-------- Supplied material --------

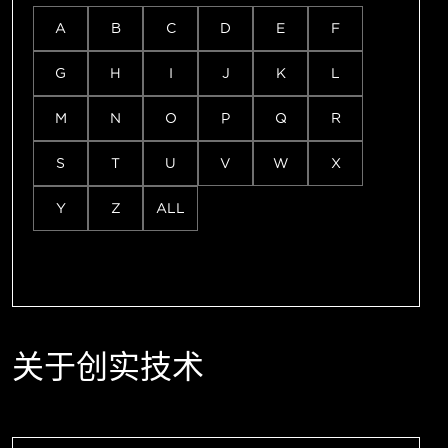
A
B
C
D
E
F
G
H
I
J
K
L
M
N
O
P
Q
R
S
T
U
V
W
X
Y
Z
ALL
关于创实技术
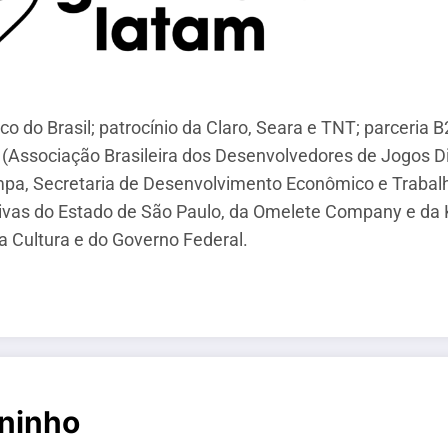
o do Brasil; patrocínio da Claro, Seara e TNT; parceria
(Associação Brasileira dos Desenvolvedores de Jogos Dig
mpa, Secretaria de Desenvolvimento Econômico e Trabalh
iativas do Estado de São Paulo, da Omelete Company e d
 Cultura e do Governo Federal.
ninho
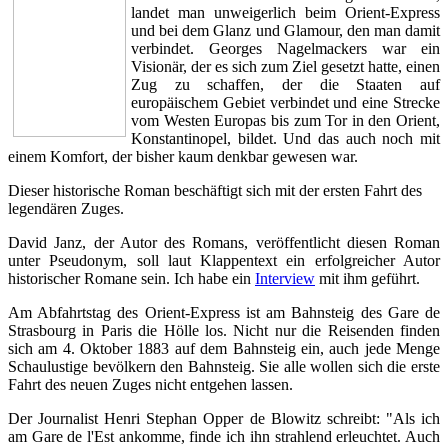
landet man unweigerlich beim Orient-Express
und bei dem Glanz und Glamour, den man damit
verbindet. Georges Nagelmackers war ein
Visionär, der es sich zum Ziel gesetzt hatte, einen
Zug zu schaffen, der die Staaten auf
europäischem Gebiet verbindet und eine Strecke
vom Westen Europas bis zum Tor in den Orient,
Konstantinopel, bildet. Und das auch noch mit
einem Komfort, der bisher kaum denkbar gewesen war.
Dieser historische Roman beschäftigt sich mit der ersten Fahrt des
legendären Zuges.
David Janz, der Autor des Romans, veröffentlicht diesen Roman
unter Pseudonym, soll laut Klappentext ein erfolgreicher Autor
historischer Romane sein. Ich habe ein
Interview
mit ihm geführt.
Am Abfahrtstag des Orient-Express ist am Bahnsteig des Gare de
Strasbourg in Paris die Hölle los. Nicht nur die Reisenden finden
sich am 4. Oktober 1883 auf dem Bahnsteig ein, auch jede Menge
Schaulustige bevölkern den Bahnsteig. Sie alle wollen sich die erste
Fahrt des neuen Zuges nicht entgehen lassen.
Der Journalist Henri Stephan Opper de Blowitz schreibt: "Als ich
am Gare de l'Est ankomme, finde ich ihn strahlend erleuchtet. Auch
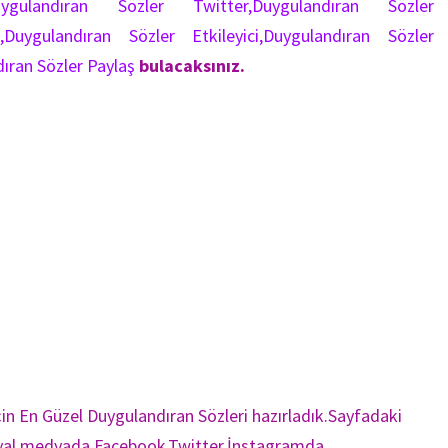
ygulandıran Sözler Twitter,Duygulandıran Sözler
Duygulandıran Sözler Etkileyici,Duygulandıran Sözler
dıran Sözler Paylaş
bulacaksınız.
in En Güzel Duygulandıran Sözleri hazırladık.Sayfadaki
sosyal medyada Facebook,Twitter,İnstagramda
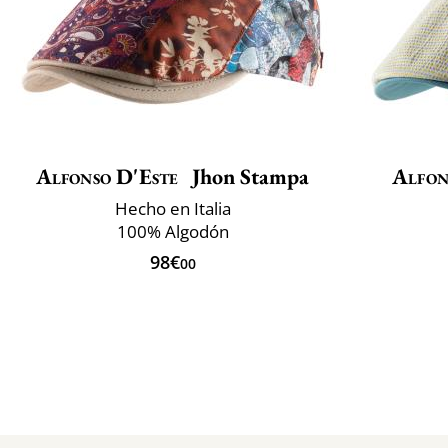
Alfonso D'Este
Jhon Stampa
Alfon
Hecho en Italia
100% Algodón
98€
00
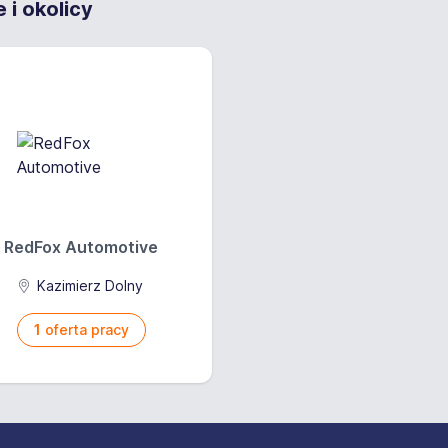
i okolicy
RedFox Automotive
Kazimierz Dolny
1
oferta pracy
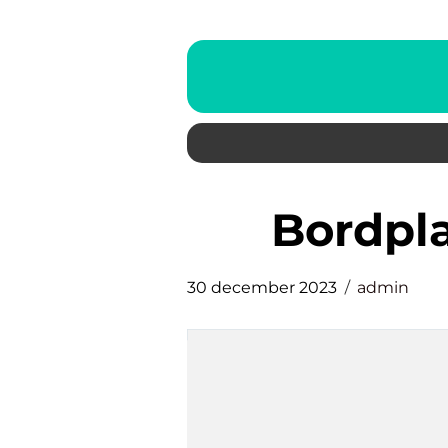
bordp
30 december 2023
admin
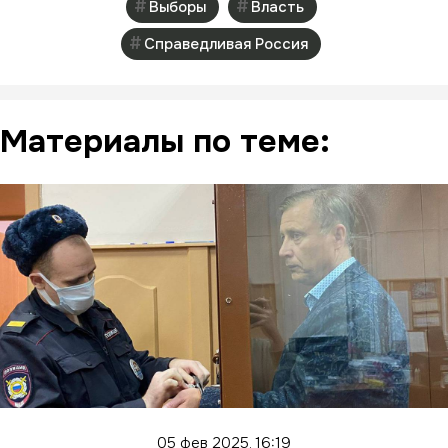
Выборы
Власть
Справедливая Россия
Материалы по теме:
05 фев 2025, 16:19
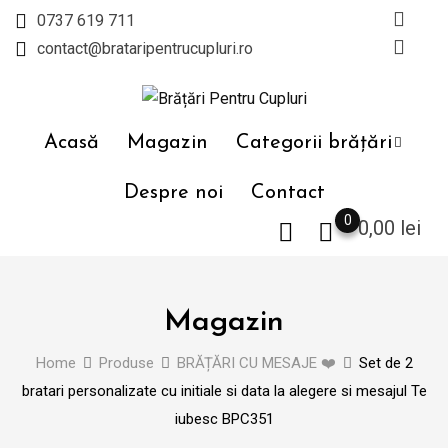
Skip
0737 619 711
to
contact@brataripentrucupluri.ro
content
Acasă
Magazin
Categorii brățări
Despre noi
Contact
0
0,00
lei
Magazin
Home
Produse
BRĂȚĂRI CU MESAJE ❤️
Set de 2
bratari personalizate cu initiale si data la alegere si mesajul Te
iubesc BPC351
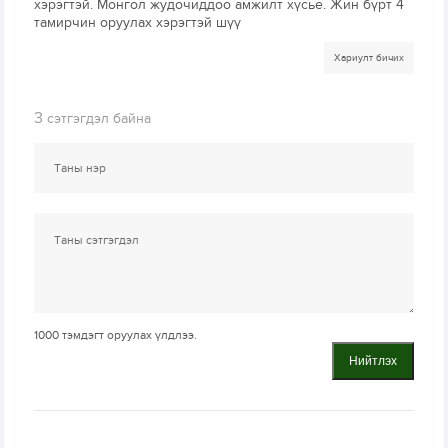
хэрэгтэй. Монгол жудочиддоо амжилт хүсье. Жин бүрт 4
тамирчин оруулах хэрэгтэй шүү
Хариулт бичих
3
сэтгэгдэл байна
1000
тэмдэгт оруулах үлдлээ.
Нийтлэх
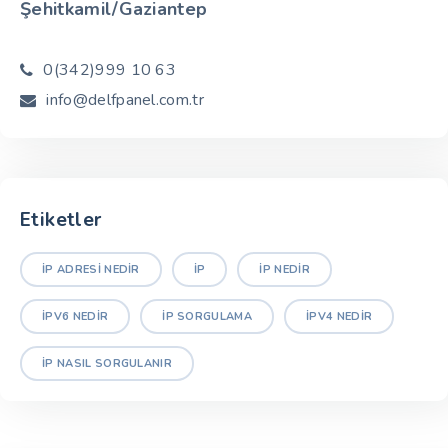
Şehitkamil/Gaziantep
0(342)999 10 63
info@delfpanel.com.tr
Etiketler
IP ADRESI NEDIR
IP
IP NEDIR
IPV6 NEDIR
IP SORGULAMA
IPV4 NEDIR
IP NASIL SORGULANIR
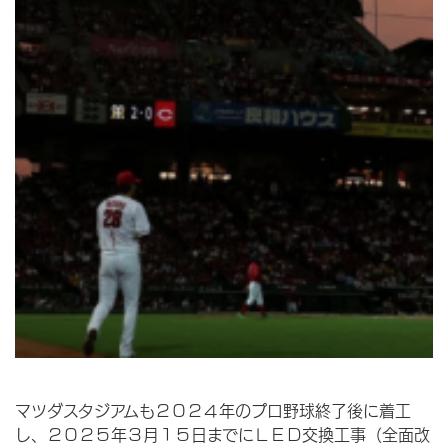
マツダスタジアムも２０２４年のプロ野球終了後に着工
し、２０２５年３月１５日までにＬＥＤ交換工事（全面改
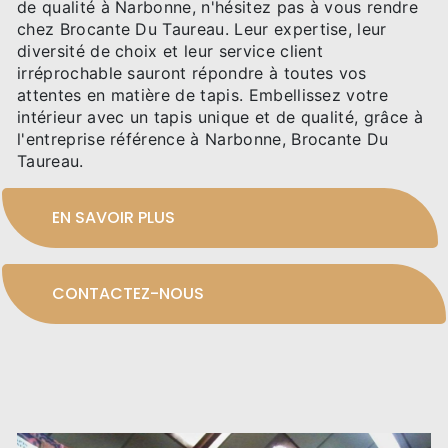
de qualité à Narbonne, n'hésitez pas à vous rendre
chez Brocante Du Taureau. Leur expertise, leur
diversité de choix et leur service client
irréprochable sauront répondre à toutes vos
attentes en matière de tapis. Embellissez votre
intérieur avec un tapis unique et de qualité, grâce à
l'entreprise référence à Narbonne, Brocante Du
Taureau.
EN SAVOIR PLUS
CONTACTEZ-NOUS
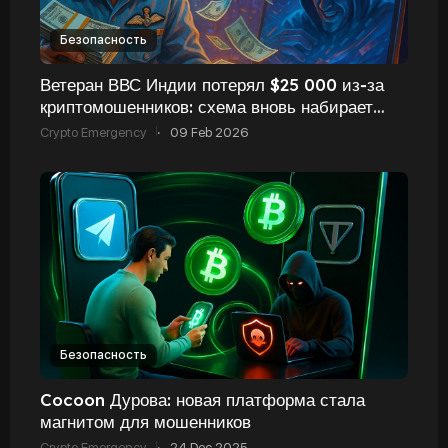
Безопасность
Ветеран ВВС Индии потерял $25 000 из‑за
криптомошенников: схема вновь набирает
обороты
Crypto Emergency
·
09 Feb 2026
Безопасность
Cocoon Дурова: новая платформа стала
магнитом для мошенников
Crypto Emergency
·
24 Dec 2025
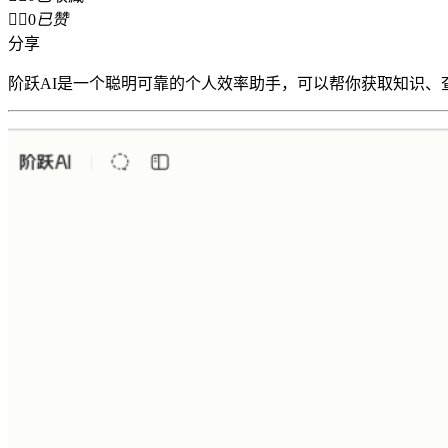


0
已赞
分享
阶跃AI是一个聪明可靠的个人效率助手，可以帮你获取知识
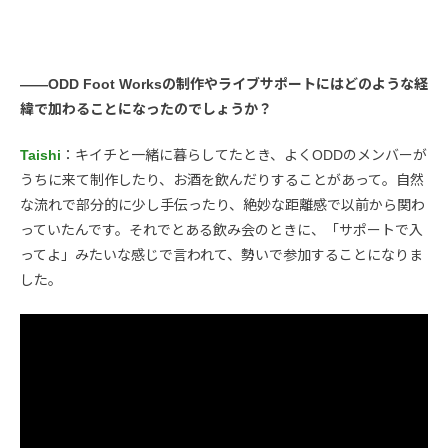
――ODD Foot Worksの制作やライブサポートにはどのような経
緯で加わることになったのでしょうか？
Taishi
：キイチと一緒に暮らしてたとき、よくODDのメンバーが
うちに来て制作したり、お酒を飲んだりすることがあって。自然
な流れで部分的に少し手伝ったり、絶妙な距離感で以前から関わ
っていたんです。それでとある飲み会のときに、「サポートで入
ってよ」みたいな感じで言われて、勢いで参加することになりま
した。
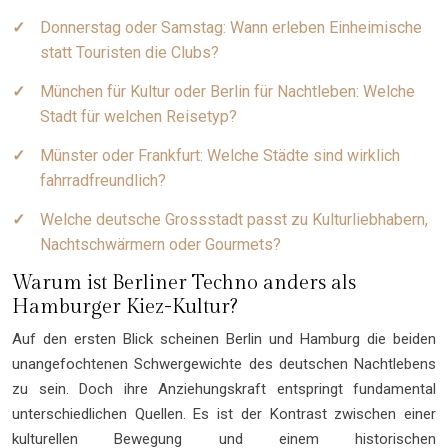
Donnerstag oder Samstag: Wann erleben Einheimische
statt Touristen die Clubs?
München für Kultur oder Berlin für Nachtleben: Welche
Stadt für welchen Reisetyp?
Münster oder Frankfurt: Welche Städte sind wirklich
fahrradfreundlich?
Welche deutsche Grossstadt passt zu Kulturliebhabern,
Nachtschwärmern oder Gourmets?
Warum ist Berliner Techno anders als
Hamburger Kiez-Kultur?
Auf den ersten Blick scheinen Berlin und Hamburg die beiden
unangefochtenen Schwergewichte des deutschen Nachtlebens
zu sein. Doch ihre Anziehungskraft entspringt fundamental
unterschiedlichen Quellen. Es ist der Kontrast zwischen einer
kulturellen Bewegung und einem historischen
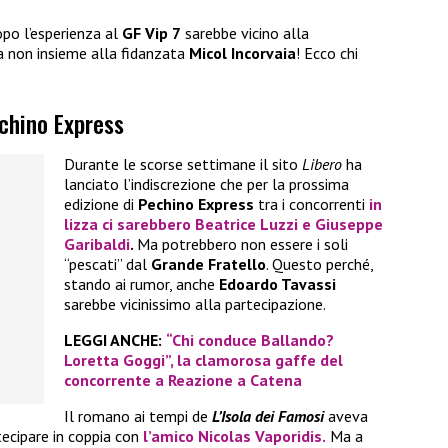
po l’esperienza al
GF Vip 7
sarebbe vicino alla
a non insieme alla fidanzata
Micol Incorvaia
! Ecco chi
echino Express
Durante le scorse settimane il sito
Libero
ha
lanciato l’indiscrezione che per la prossima
edizione di
Pechino Express
tra i concorrenti
in
lizza ci sarebbero
Beatrice Luzzi
e
Giuseppe
Garibaldi
.
Ma potrebbero non essere i soli
“pescati” dal
Grande Fratello
. Questo perché,
stando ai rumor, anche
Edoardo Tavassi
sarebbe vicinissimo alla partecipazione.
LEGGI ANCHE:
“Chi conduce Ballando?
Loretta Goggi”, la clamorosa gaffe del
concorrente a Reazione a Catena
Il romano ai tempi de
L’Isola dei Famosi
aveva
tecipare in coppia con
l’amico
Nicolas Vaporidis.
Ma a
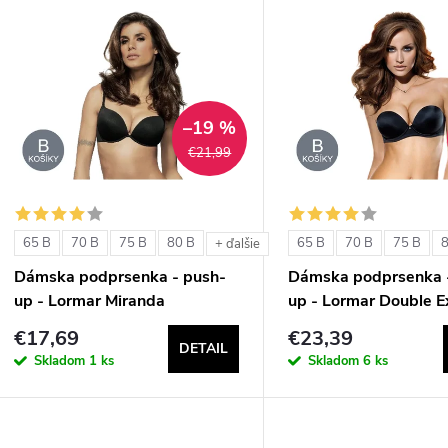
V
e
ý
n
p
–19 %
€21,99
e
s
p
p
65 B
70 B
75 B
80 B
65 B
70 B
75 B
+ ďalšie
r
Dámska podprsenka - push-
Dámska podprsenka 
r
up - Lormar Miranda
up - Lormar Double E
o
€17,69
€23,39
o
DETAIL
d
Skladom
1 ks
Skladom
6 ks
d
u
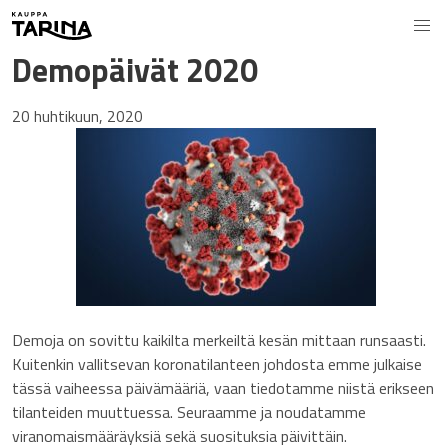
Demopäivät 2020
20 huhtikuun, 2020
Demoja on sovittu kaikilta merkeiltä kesän mittaan runsaasti.
Kuitenkin vallitsevan koronatilanteen johdosta emme julkaise
tässä vaiheessa päivämääriä, vaan tiedotamme niistä erikseen
tilanteiden muuttuessa. Seuraamme ja noudatamme
viranomaismääräyksiä sekä suosituksia päivittäin.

--------

*Your goal*
Please copy out each line of the data in which the word "Zuges" occurs.

*Output of the exercise*
legendären Zuges.
Fahrt des neuen Zuges nicht entgehen lassen.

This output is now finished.